▸ Exercise brief:
Reproduce the records. Keep every word exact and include no images.

▸ Data to examine:
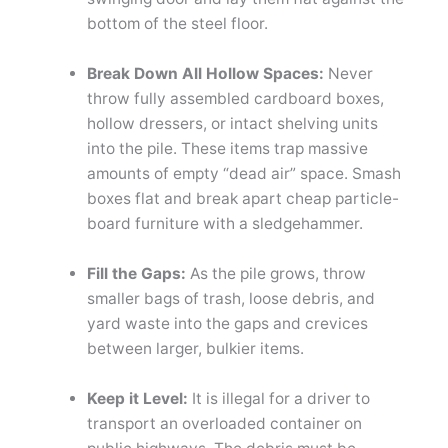
bottom of the steel floor.
Break Down All Hollow Spaces:
Never
throw fully assembled cardboard boxes,
hollow dressers, or intact shelving units
into the pile. These items trap massive
amounts of empty “dead air” space. Smash
boxes flat and break apart cheap particle-
board furniture with a sledgehammer.
Fill the Gaps:
As the pile grows, throw
smaller bags of trash, loose debris, and
yard waste into the gaps and crevices
between larger, bulkier items.
Keep it Level:
It is illegal for a driver to
transport an overloaded container on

▸ Answer box:
bottom of the steel floor.
Break Down All Hollow Spaces:
Never
throw fully assembled cardboard boxes,
hollow dressers, or intact shelving units
into the pile. These items trap massive
amounts of empty “dead air” space. Smash
boxes flat and break apart cheap particle-
board furniture with a sledgehammer.
Fill the Gaps:
As the pile grows, throw
smaller bags of trash, loose debris, and
yard waste into the gaps and crevices
between larger, bulkier items.
Keep it Level:
It is illegal for a driver to
transport an overloaded container on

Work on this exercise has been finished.